■ **Your goal**
In the listing that follows, find the line with "2 JANVIER 2026", then copy exactly from it through the line with "Siapkan 109 Formasi", leaving out every picture.

■ **Stored data**

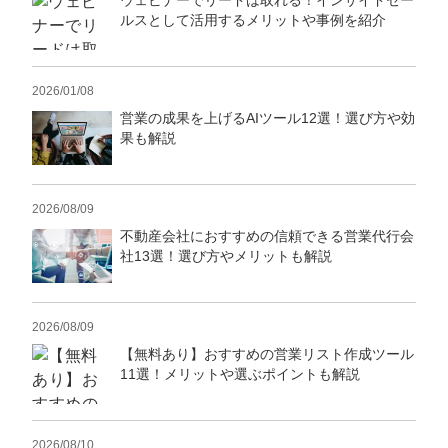
ウェビナーでリードは取れる！インサイドセー
ルスとして活用するメリットや事例を紹介
2026/01/08
営業の成果を上げるAIツール12選！選び方や効
果も解説
2026/08/09
不動産会社におすすめの信頼できる営業代行会
社13選！選び方やメリットも解説
2026/08/09
【無料あり】おすすめの営業リスト作成ツール
11選！メリットや選ぶポイントも解説
2026/08/10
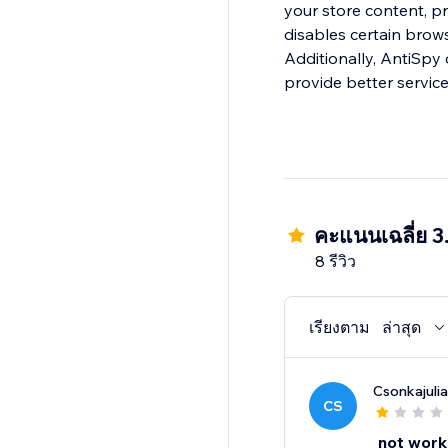
your store content, pr
disables certain brows
Additionally, AntiSpy offers Block IP, Countries and Regions features, 
provide better servic
คะแนนเฉลี่ย 3
8 รีวิว
เรียงตาม
ล่าสุด
Csonkajulia
CS
not work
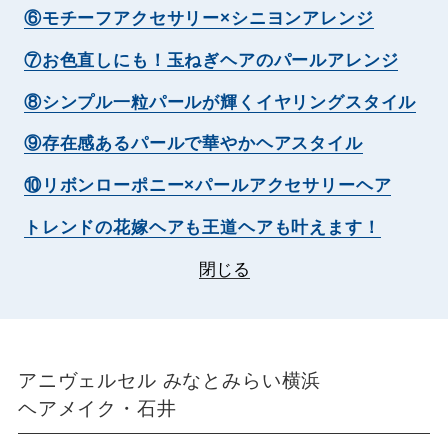
⑥モチーフアクセサリー×シニヨンアレンジ
⑦お色直しにも！玉ねぎヘアのパールアレンジ
⑧シンプル一粒パールが輝くイヤリングスタイル
⑨存在感あるパールで華やかヘアスタイル
⑩リボンローポニー×パールアクセサリーヘア
トレンドの花嫁ヘアも王道ヘアも叶えます！
閉じる
アニヴェルセル みなとみらい横浜
ヘアメイク・石井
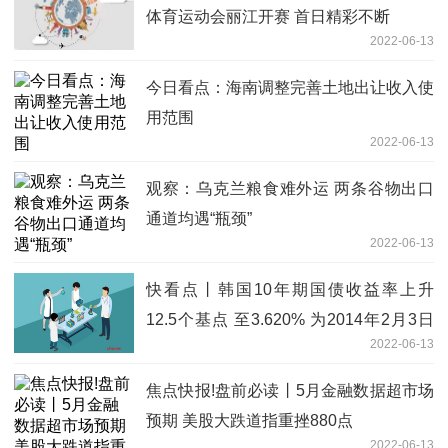
体育运动会丽江开赛 首日精彩不断
2022-06-13
今日看点：海南调整完善土地出让收入使
用范围
2022-06-13
观察：乌克兰粮食难外运 两条谷物出口
通道均遇“瓶颈”
2022-06-13
快看点丨韩国10年期国债收益率上升
12.5个基点 至3.620% 为2014年2月3日
2022-06-13
以来最高水平
焦点快报!盘前必读丨5月金融数据超市场
预期 美股大跌道指重挫880点
2022-06-13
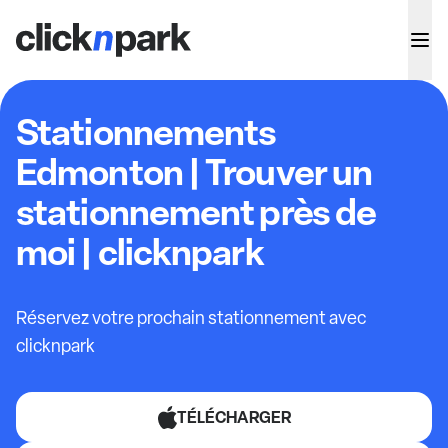
Stationnements
Edmonton | Trouver un
stationnement près de
moi | clicknpark
Réservez votre prochain stationnement avec
clicknpark
TÉLÉCHARGER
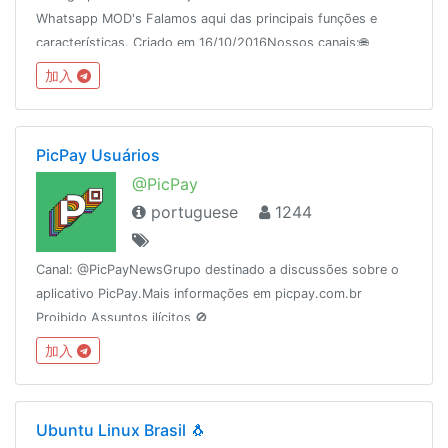
Whatsapp MOD's Falamos aqui das principais funções e
características. Criado em 16/10/2016Nossos canais:🌐
@WhatsUp_Mod (MOD)🎨 @WhatsUp_Themes (TEMAS)
加入
PicPay Usuários
@PicPay
portuguese
1244
Canal: @PicPayNewsGrupo destinado a discussões sobre o
aplicativo PicPay.Mais informações em picpay.com.br
Proibido Assuntos ilícitos 🚫
加入
Ubuntu Linux Brasil 🐧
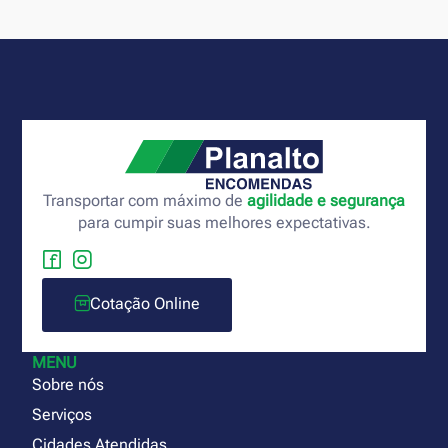
Transportar com máximo de
agilidade e segurança
para cumpir suas melhores expectativas.
Cotação Online
MENU
Sobre nós
Serviços
Cidades Atendidas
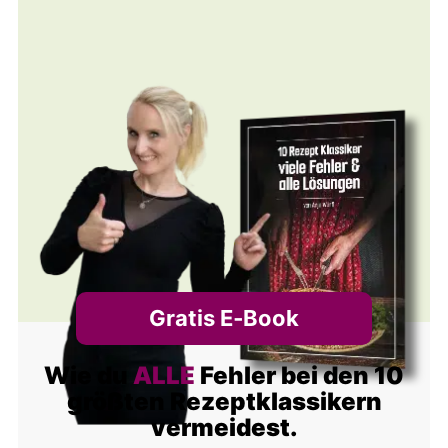
Gratis E‑Book
Wie du
ALLE
Fehler bei den 10
größten Rezeptklassikern
vermeidest.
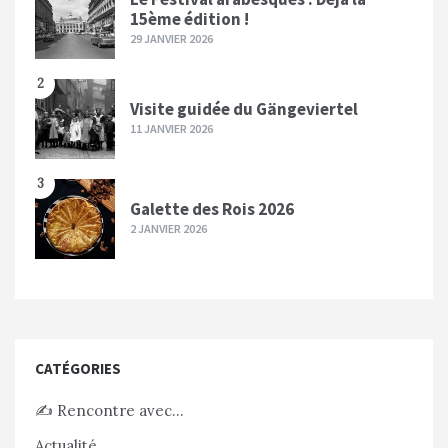
15ème édition !
29 JANVIER 2026
2
Visite guidée du Gängeviertel
11 JANVIER 2026
3
Galette des Rois 2026
2 JANVIER 2026
CATÉGORIES
✍️ Rencontre avec…
Actualité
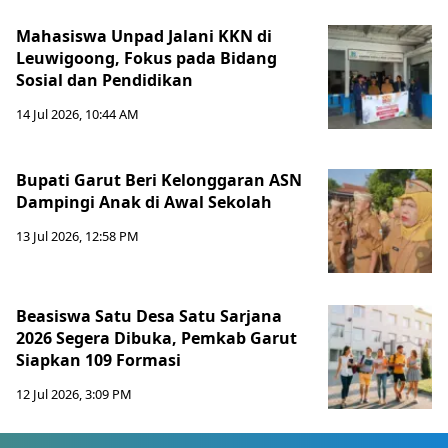
Mahasiswa Unpad Jalani KKN di
Leuwigoong, Fokus pada Bidang
Sosial dan Pendidikan
14 Jul 2026, 10:44 AM
Bupati Garut Beri Kelonggaran ASN
Dampingi Anak di Awal Sekolah
13 Jul 2026, 12:58 PM
Beasiswa Satu Desa Satu Sarjana
2026 Segera Dibuka, Pemkab Garut
Siapkan 109 Formasi
12 Jul 2026, 3:09 PM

■ **Response**
2 JANVIER 2026
CATÉGORIES
✍️ Rencontre avec…
Actualité
Mahasiswa Unpad Jalani KKN di
Leuwigoong, Fokus pada Bidang
Sosial dan Pendidikan
14 Jul 2026, 10:44 AM
Bupati Garut Beri Kelonggaran ASN
Dampingi Anak di Awal Sekolah
13 Jul 2026, 12:58 PM
Beasiswa Satu Desa Satu Sarjana
2026 Segera Dibuka, Pemkab Garut
Siapkan 109 Formasi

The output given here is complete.